> Task item: Your task is to repeat the records exactly from the line containing "absorbed in the exquisite sense of" onward, through the final line.

(Data for review)

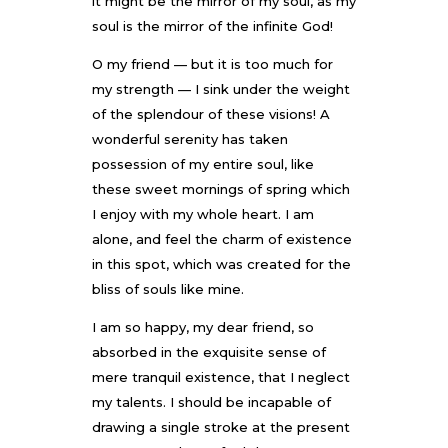
it might be the mirror of my soul, as my
soul is the mirror of the infinite God!
O my friend — but it is too much for
my strength — I sink under the weight
of the splendour of these visions! A
wonderful serenity has taken
possession of my entire soul, like
these sweet mornings of spring which
I enjoy with my whole heart. I am
alone, and feel the charm of existence
in this spot, which was created for the
bliss of souls like mine.
I am so happy, my dear friend, so
absorbed in the exquisite sense of
mere tranquil existence, that I neglect
my talents. I should be incapable of
drawing a single stroke at the present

(End Data for review)

> Solution for this problem:
absorbed in the exquisite sense of
mere tranquil existence, that I neglect
my talents. I should be incapable of
drawing a single stroke at the present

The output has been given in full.